Fahndung nach dem "Kofferbomber"
Doch Sinan Selen zog seinen Lockdown rigoros über Schleswig-Holstein und die angrenzenden Bundesländer, denn er wollte um jeden Preis den "Kofferbomber" Yousef el-H. auf dem Kieler Hauptbahnhof festnehmen lassen und jede denkbare Fluchtroute abschneiden.
Endlich hatten die Ermittler den Mann gefunden, der mit dem Nationaltrikot von Michael Ballack bekleidet in Köln eine hochgefährliche Kofferbombe in einen Regionalexpress gestellt hatte. Die Bombe war durch einen Fehler des Attentäters nicht explodiert und Selens Team ("Trolley") triumphierte mit einem Ermittlungserfolg. Kritik an geringer Kommunikation im Vorfeld mit den betroffenen Ländern und die Härte der Maßnahme prallte an ihm ab.
Karrierebeginn im BKA
Seit mehr als 20 Jahren ist Terrorismusbekämpfung und Sicherheit das Thema Selens. Nach einem Jura-Studium und wenigen Monaten als Anwalt kam er zum Bundeskriminalamt, später ins Bundesinnenministerium, war dort unter anderem an der Vorbereitung des Luftsicherheitsgesetztes beteiligt und saß auf der Seite des Ministers bei der Islamkonferenz dabei. "Der ist in der Türkei geboren", tuschelte man damals - doch wer Selen näher kennenlernte, merkte schnell, dass seine Sozialisation eher in Köln und im Strafrecht wurzelt und er in der Islamkonferenz wohlmeinenden Beteuerungen von muslimischen Verbänden mit säkularer Skepsis entgegentrat.

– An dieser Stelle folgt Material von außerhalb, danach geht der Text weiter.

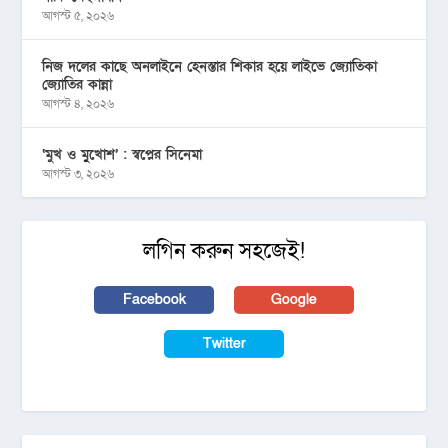
আগস্ট ৫, ২০২৬
নিজ দলের কাছে অনলাইনে হেনস্তার শিকার হয়ে লাইভে জ্যোতিকা
জ্যোতির কান্না
আগস্ট ৪, ২০২৬
‘মুখ ও মু্খোশ’ : স্বপ্নের সিনেমা
আগস্ট ৩, ২০২৬
লগিন করুন সহজেই!
Facebook
Google
Twitter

Im Bundesinnenministerium (BMI) gehörte er zum Stab "Terrorismusbekämpfung" - unter Innenminister Wolfgang Schäuble. Es war eine Zeit, in der der erste tödliche islamistische Anschlag in Deutschland noch bevorstand, viele Fachleute die Gefahr aber geradezu greifen konnten. Selens Haltung damals war eher lakonisch: "Wenn es schief geht, muss ich mich wahrscheinlich anschließend im BMI um die Filmförderung kümmern."
Mehrere Jahre beim Reisekonzern TUI
Zweimal in seiner Karriere hatte Selen Aufgaben im Bundesinnenministerium. Dazwischen war er bei der Bundespolizei. Als stellvertretender Leiter der Kriminalitätsbekämpfung hatte er dort eine hohe Führungsposition, musste aber zu seinem Leidwesen Uniform tragen.

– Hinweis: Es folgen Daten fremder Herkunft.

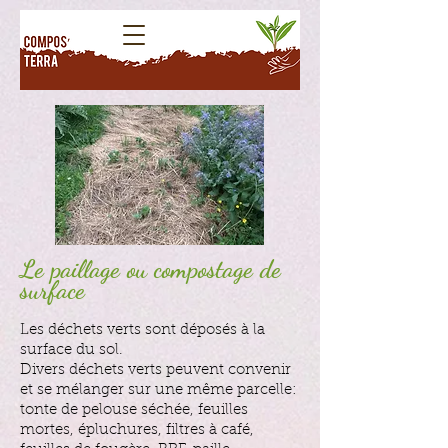
Le paillage ou compostage de
surface
Les déchets verts sont déposés à la
surface du sol.
Divers déchets verts peuvent convenir
et se mélanger sur une même parcelle:
tonte de pelouse séchée, feuilles
mortes, épluchures, filtres à café,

2016 wechselte er für drei Jahre in die Wirtschaft, um beim Reisekonzern TUI die Unternehmenssicherheit weiterzuentwickeln. Terroristische Bedrohung blieb auch dort ein Thema.
2019 kehrte er für viele überraschend in den Staatsdienst zurück und wurde Vizepräsident des Bundesamtes für Verfassungsschutz (BfV). Öffentlich erkennbar trat er in dieser Rolle wenig in Erscheinung, intern war das operative Geschäft sein Thema. Seit der damalige Verfassungsschutzchef Thomas Haldenwang im Herbst 2024 seine Kandidatur für den Deutschen Bundestag bekannt gab und sein Amt ruhen ließ, war Selen der kommissarische Chef. Lange ließ sich die neue Bundesregierung seitdem mit der Frage Zeit, ob aus dem sicherheitstechnischen Allrounder auch der neue Präsident wird.
Bestätigung im Kabinett
Dem Vernehmen nach war der Spitzenposten im BfV Teil eines Gesamtpakets zur Besetzung verschiedener Posten, und die Verhandlungen darüber mit dem Koalitionspartner SPD zogen sich eine Weile hin. Hinzu kam, dass der neue Bundesinnenminister Alexander Dobrindt gänzlich neu im Bereich der inneren Sicherheit war und die Akteure nicht kannte, sich dementsprechend erst ein Bild von dem 53-jährigen Familienvater machen wollte.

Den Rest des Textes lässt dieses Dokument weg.